## WORK TASK
Copy every entry below exactly, and keep out the pictures.

## TASK DATA
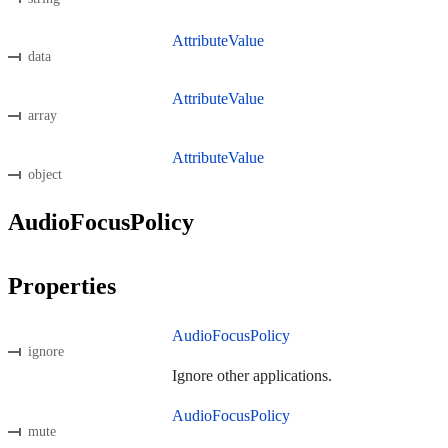
AttributeValue
data
AttributeValue
array
AttributeValue
object
AudioFocusPolicy
Properties
AudioFocusPolicy
ignore
Ignore other applications.
AudioFocusPolicy
mute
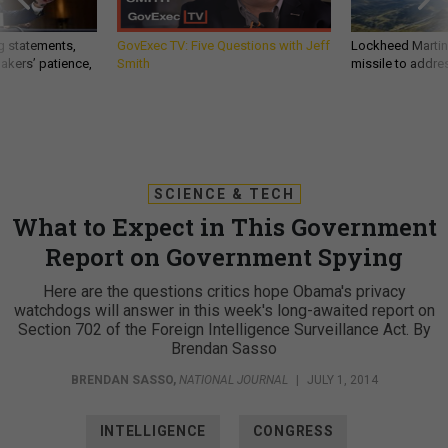
g statements,
GovExec TV: Five Questions with Jeff
Lockheed Martin 
akers’ patience,
Smith
missile to addre
SCIENCE & TECH
What to Expect in This Government
Report on Government Spying
Here are the questions critics hope Obama's privacy
watchdogs will answer in this week's long-awaited report on
Section 702 of the Foreign Intelligence Surveillance Act. By
Brendan Sasso
BRENDAN SASSO
,
NATIONAL JOURNAL
|
JULY 1, 2014
INTELLIGENCE
CONGRESS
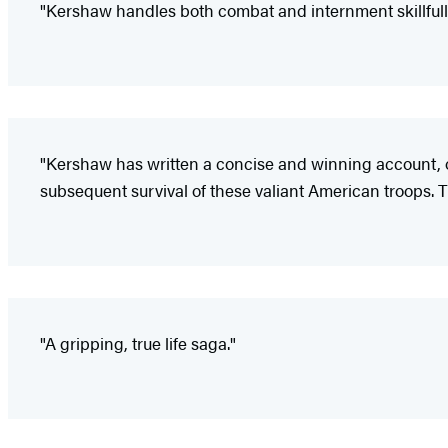
"Kershaw handles both combat and internment skillfully
"Kershaw has written a concise and winning account, o
subsequent survival of these valiant American troops. Th
"A gripping, true life saga."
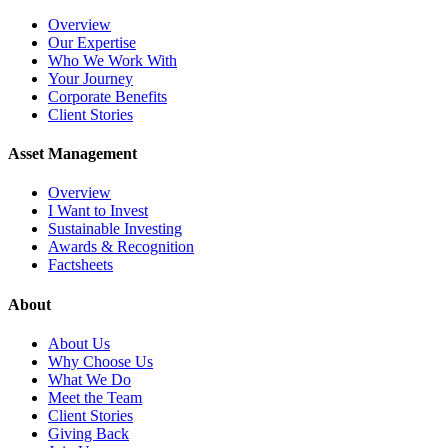
Overview
Our Expertise
Who We Work With
Your Journey
Corporate Benefits
Client Stories
Asset Management
Overview
I Want to Invest
Sustainable Investing
Awards & Recognition
Factsheets
About
About Us
Why Choose Us
What We Do
Meet the Team
Client Stories
Giving Back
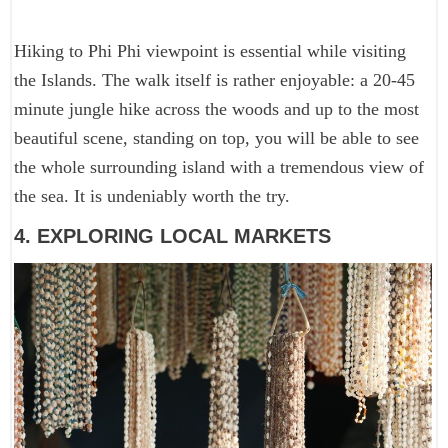
Hiking to Phi Phi viewpoint is essential while visiting
the Islands. The walk itself is rather enjoyable: a 20-45
minute jungle hike across the woods and up to the most
beautiful scene, standing on top, you will be able to see
the whole surrounding island with a tremendous view of
the sea. It is undeniably worth the try.
4. EXPLORING LOCAL MARKETS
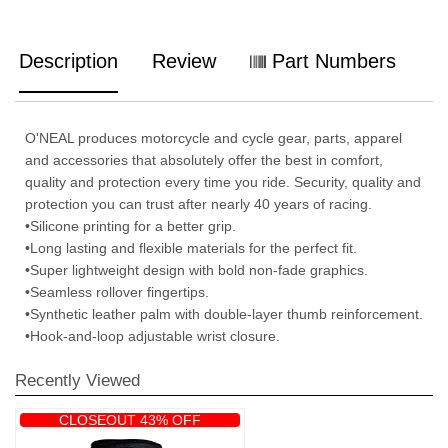
Description
Review
Part Numbers
O'NEAL produces motorcycle and cycle gear, parts, apparel
and accessories that absolutely offer the best in comfort,
quality and protection every time you ride. Security, quality and
protection you can trust after nearly 40 years of racing.
•Silicone printing for a better grip.
•Long lasting and flexible materials for the perfect fit.
•Super lightweight design with bold non-fade graphics.
•Seamless rollover fingertips.
•Synthetic leather palm with double-layer thumb reinforcement.
•Hook-and-loop adjustable wrist closure.
Recently Viewed
CLOSEOUT 43% OFF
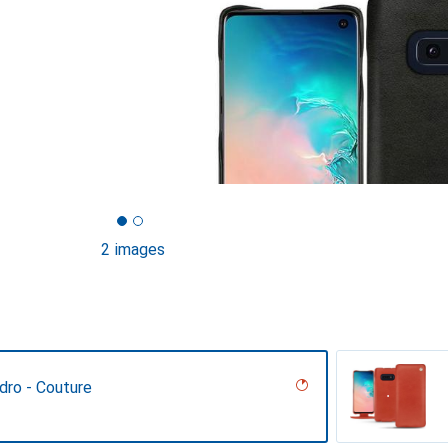
2 images
dro - Couture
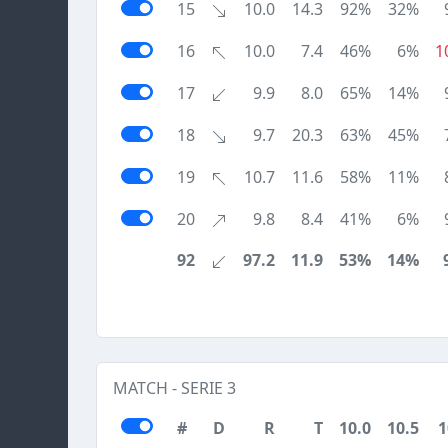
15
10.0
14.3
92%
32%
16
10.0
7.4
46%
6%
1
17
9.9
8.0
65%
14%
18
9.7
20.3
63%
45%
19
10.7
11.6
58%
11%
20
9.8
8.4
41%
6%
92
97.2
11.9
53%
14%
MATCH - SERIE 3
#
D
R
T
10.0
10.5
1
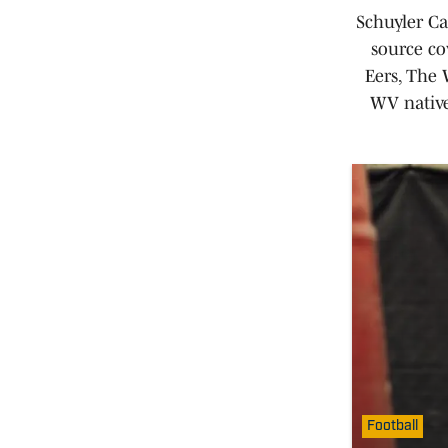
Schuyler Ca
source co
Eers, The
WV native
Football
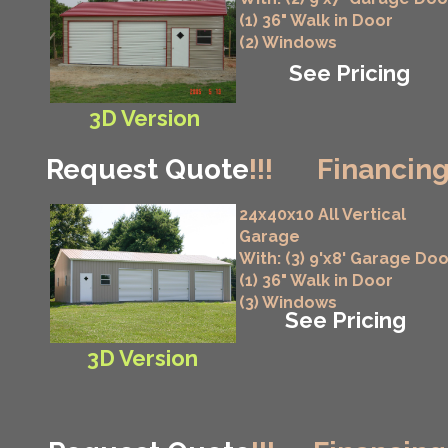
(1) 36" Walk in Door
(2) Windows
See Pricing
3D Version
Request Quote
!!!
Financing
24x40x10 All Vertical
Garage
With: (3) 9'x8' Garage Do
(1) 36" Walk in Door
(3) Windows
See Pricing
3D Version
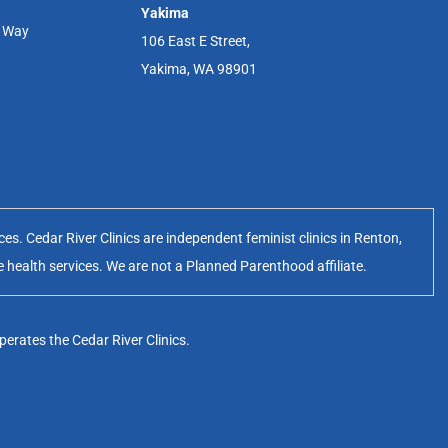
Yakima
r Way
106 East E Street,
Yakima, WA 98901
s. Cedar River Clinics are independent feminist clinics in Renton,
e health services. We are not a Planned Parenthood affiliate.
erates the Cedar River Clinics.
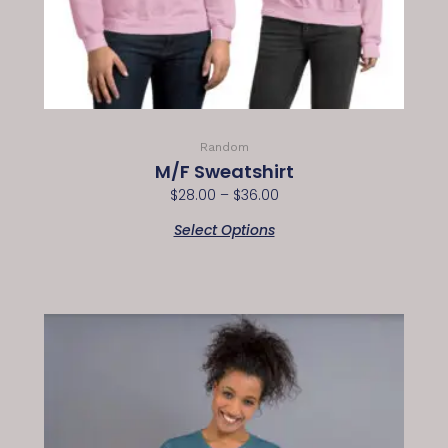
Random
M/F Sweatshirt
$
28.00
–
$
36.00
Select Options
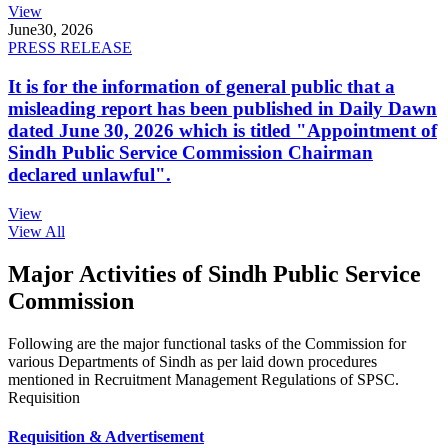
View
June
30, 2026
PRESS RELEASE
It is for the information of general public that a
misleading report has been published in Daily Dawn
dated June 30, 2026 which is titled "Appointment of
Sindh Public Service Commission Chairman
declared unlawful".
View
View All
Major Activities of Sindh Public Service
Commission
Following are the major functional tasks of the Commission for
various Departments of Sindh as per laid down procedures
mentioned in Recruitment Management Regulations of SPSC.
Requisition
Requisition & Advertisement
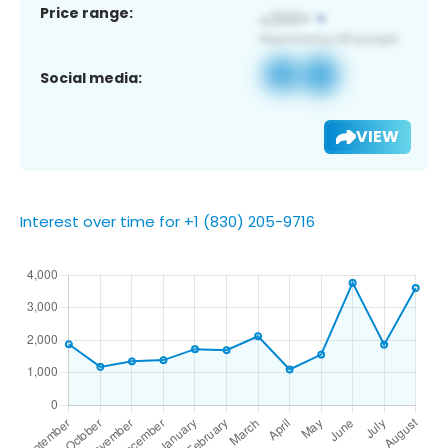
Price range:
Social media:
VIEW
Interest over time for +1 (830) 205-9716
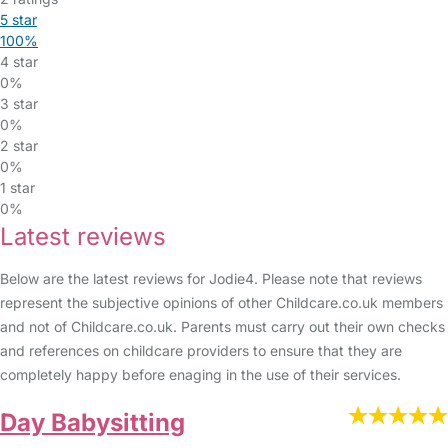
5 star
100%
4 star
0%
3 star
0%
2 star
0%
1 star
0%
Latest reviews
Below are the latest reviews for Jodie4. Please note that reviews
represent the subjective opinions of other Childcare.co.uk members
and not of Childcare.co.uk. Parents must carry out their own checks
and references on childcare providers to ensure that they are
completely happy before enaging in the use of their services.
Day Babysitting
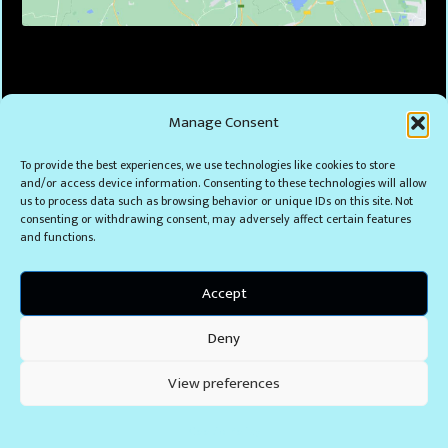
Manage Consent
To provide the best experiences, we use technologies like cookies to store
and/or access device information. Consenting to these technologies will allow
us to process data such as browsing behavior or unique IDs on this site. Not
consenting or withdrawing consent, may adversely affect certain features
and functions.
Accept
Deny
View preferences
Cookie Policy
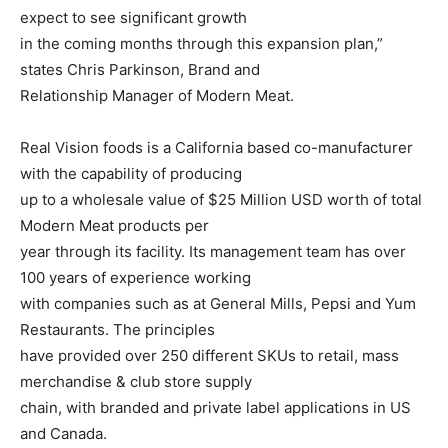
expect to see significant growth
in the coming months through this expansion plan,”
states Chris Parkinson, Brand and
Relationship Manager of Modern Meat.
Real Vision foods is a California based co-manufacturer
with the capability of producing
up to a wholesale value of $25 Million USD worth of total
Modern Meat products per
year through its facility. Its management team has over
100 years of experience working
with companies such as at General Mills, Pepsi and Yum
Restaurants. The principles
have provided over 250 different SKUs to retail, mass
merchandise & club store supply
chain, with branded and private label applications in US
and Canada.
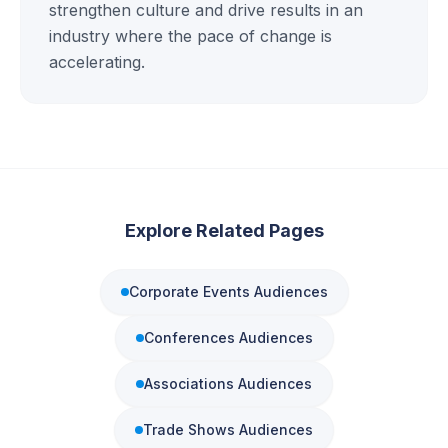
strengthen culture and drive results in an
industry where the pace of change is
accelerating.
Explore Related Pages
Corporate Events
Audiences
Conferences
Audiences
Associations
Audiences
Trade Shows
Audiences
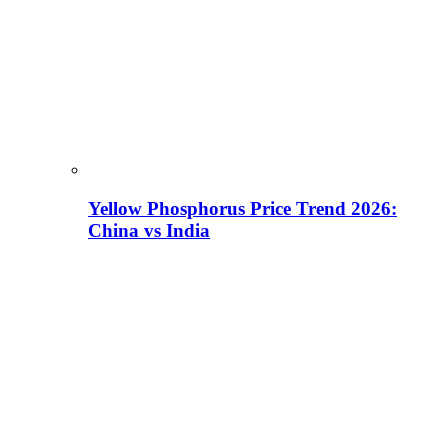
Yellow Phosphorus Price Trend 2026:
China vs India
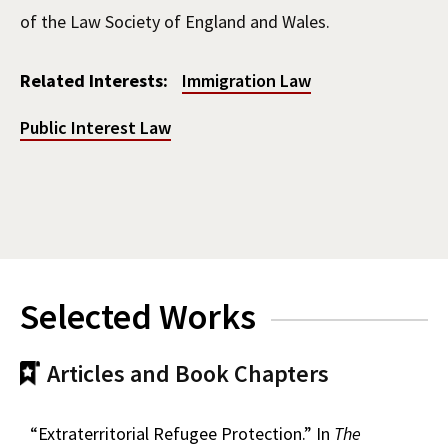
of the Law Society of England and Wales.
Related Interests:
Immigration Law
Public Interest Law
Selected Works
Articles and Book Chapters
“Extraterritorial Refugee Protection.” In
The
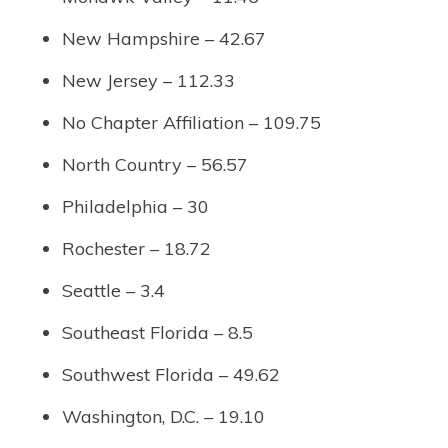
New Hampshire – 42.67
New Jersey – 112.33
No Chapter Affiliation – 109.75
North Country – 56.57
Philadelphia – 30
Rochester – 18.72
Seattle – 3.4
Southeast Florida – 8.5
Southwest Florida – 49.62
Washington, D.C. – 19.10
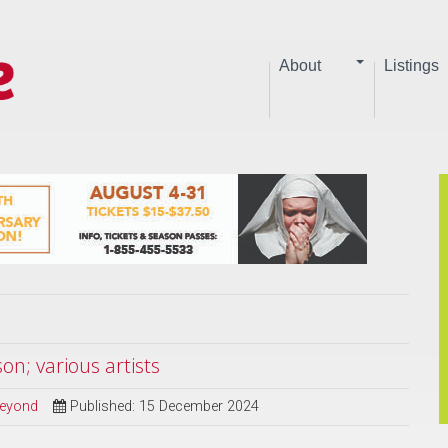
About
Listings
n; various artists
Beyond
Published: 15 December 2024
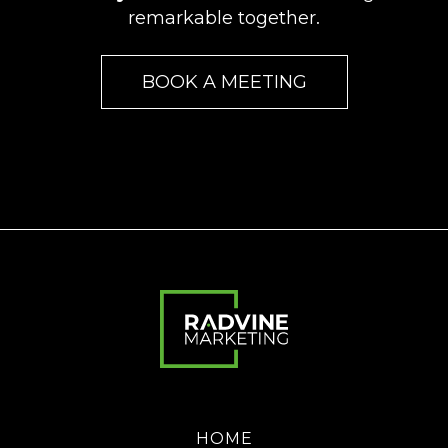
remarkable together.
BOOK A MEETING
HOME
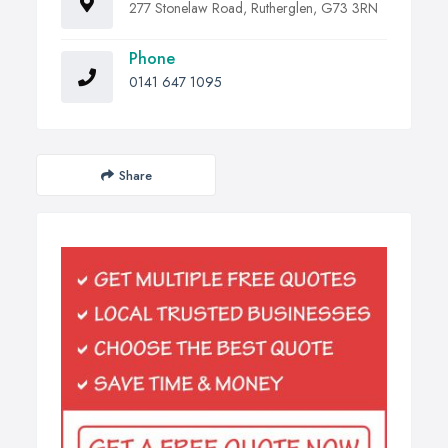
277 Stonelaw Road, Rutherglen, G73 3RN
Phone
0141 647 1095
Share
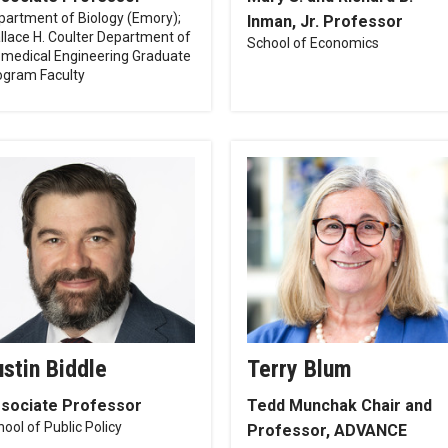
partment of Biology (Emory);
Inman, Jr. Professor
llace H. Coulter Department of
School of Economics
omedical Engineering Graduate
ogram Faculty
ustin Biddle
Terry Blum
sociate Professor
Tedd Munchak Chair and
ool of Public Policy
Professor, ADVANCE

## EXERCISE ANSWER
AttributeValue
data
AttributeValue
array
AttributeValue
object
AudioFocusPolicy
Properties
AudioFocusPolicy
ignore
Ignore other applications.
AudioFocusPolicy
mute
g statements,
GovExec TV: Five Questions with Jeff
Lockheed Martin 
akers’ patience,
Smith
missile to addre
SCIENCE & TECH
What to Expect in This Government
Report on Government Spying
Here are the questions critics hope Obama's privacy
watchdogs will answer in this week's long-awaited report on
Section 702 of the Foreign Intelligence Surveillance Act. By
Brendan Sasso
BRENDAN SASSO
,
NATIONAL JOURNAL
|
JULY 1, 2014
INTELLIGENCE
CONGRESS
"Kershaw handles both combat and internment skillfully
"Kershaw has written a concise and winning account, o
subsequent survival of these valiant American troops. Th
"A gripping, true life saga."
Overview
Our Expertise
Who We Work With
Your Journey
Corporate Benefits
Client Stories
Asset Management
Overview
I Want to Invest
Sustainable Investing
Awards & Recognition
Factsheets
About
About Us
Why Choose Us
What We Do
Meet the Team
Client Stories
Giving Back
Hiking to Phi Phi viewpoint is essential while visiting
the Islands. The walk itself is rather enjoyable: a 20-45
minute jungle hike across the woods and up to the most
beautiful scene, standing on top, you will be able to see
the whole surrounding island with a tremendous view of
the sea. It is undeniably worth the try.
4. EXPLORING LOCAL MARKETS
Description
Review
Part Numbers
O'NEAL produces motorcycle and cycle gear, parts, apparel
and accessories that absolutely offer the best in comfort,
quality and protection every time you ride. Security, quality and
protection you can trust after nearly 40 years of racing.
•Silicone printing for a better grip.
•Long lasting and flexible materials for the perfect fit.
•Super lightweight design with bold non-fade graphics.
•Seamless rollover fingertips.
•Synthetic leather palm with double-layer thumb reinforcement.
•Hook-and-loop adjustable wrist closure.
Recently Viewed
CLOSEOUT 43% OFF
2 images
dro - Couture
15
10.0
14.3
92%
32%
16
10.0
7.4
46%
6%
1
17
9.9
8.0
65%
14%
18
9.7
20.3
63%
45%
19
10.7
11.6
58%
11%
20
9.8
8.4
41%
6%
92
97.2
11.9
53%
14%
MATCH - SERIE 3
#
D
R
T
10.0
10.5
1
Schuyler Ca
source co
Eers, The
WV native
Football
(1) 36" Walk in Door
(2) Windows
See Pricing
3D Version
Request Quote
!!!
Financing
24x40x10 All Vertical
Garage
With: (3) 9'x8' Garage Do
(1) 36" Walk in Door
(3) Windows
See Pricing
3D Version
Yakima
r Way
106 East E Street,
Yakima, WA 98901
s. Cedar River Clinics are independent feminist clinics in Renton,
e health services. We are not a Planned Parenthood affiliate.
erates the Cedar River Clinics.
Random
M/F Sweatshirt
$
28.00
–
$
36.00
Select Options
View
June
30, 2026
PRESS RELEASE
It is for the information of general public that a
misleading report has been published in Daily Dawn
dated June 30, 2026 which is titled "Appointment of
Sindh Public Service Commission Chairman
declared unlawful".
View
View All
Major Activities of Sindh Public Service
Commission
Following are the major functional tasks of the Commission for
various Departments of Sindh as per laid down procedures
mentioned in Recruitment Management Regulations of SPSC.
Requisition
Requisition & Advertisement
Price range:
Social media:
VIEW
Interest over time for +1 (830) 205-9716
5 star
100%
4 star
0%
3 star
0%
2 star
0%
1 star
0%
Latest reviews
Below are the latest reviews for Jodie4. Please note that reviews
represent the subjective opinions of other Childcare.co.uk members
and not of Childcare.co.uk. Parents must carry out their own checks
and references on childcare providers to ensure that they are
completely happy before enaging in the use of their services.
Day Babysitting
Manage Consent
To provide the best experiences, we use technologies like cookies to store
and/or access device information. Consenting to these technologies will allow
us to process data such as browsing behavior or unique IDs on this site. Not
consenting or withdrawing consent, may adversely affect certain features
and functions.
Accept
Deny
View preferences
Cookie Policy
expect to see significant growth
in the coming months through this expansion plan,”
states Chris Parkinson, Brand and
Relationship Manager of Modern Meat.
Real Vision foods is a California based co-manufacturer
with the capability of producing
up to a wholesale value of $25 Million USD worth of total
Modern Meat products per
year through its facility. Its management team has over
100 years of experience working
with companies such as at General Mills, Pepsi and Yum
Restaurants. The principles
have provided over 250 different SKUs to retail, mass
merchandise & club store supply
chain, with branded and private label applications in US
and Canada.
strengthen culture and drive results in an
industry where the pace of change is
accelerating.
Explore Related Pages
Corporate Events
Audiences
Conferences
Audiences
Associations
Audiences
Trade Shows
Audiences
Yellow Phosphorus Price Trend 2026:
China vs India
of the Law Society of England and Wales.
Related Interests:
Immigration Law
Public Interest Law
Selected Works
Articles and Book Chapters
“Extraterritorial Refugee Protection.” In
The
New Hampshire – 42.67
New Jersey – 112.33
No Chapter Affiliation – 109.75
North Country – 56.57
Philadelphia – 30
Rochester – 18.72
Seattle – 3.4
Southeast Florida – 8.5
Southwest Florida – 49.62
Washington, D.C. – 19.10
About
Listings
n; various artists
Beyond
Published: 15 December 2024
remarkable together.
BOOK A MEETING
HOME
277 Stonelaw Road, Rutherglen, G73 3RN
Phone
0141 647 1095
Share
partment of Biology (Emory);
Inman, Jr. Professor
llace H. Coulter Department of
School of Economics
omedical Engineering Graduate
ogram Faculty
ustin Biddle
Terry Blum
sociate Professor
Tedd Munchak Chair and
ool of Public Policy
Professor, ADVANCE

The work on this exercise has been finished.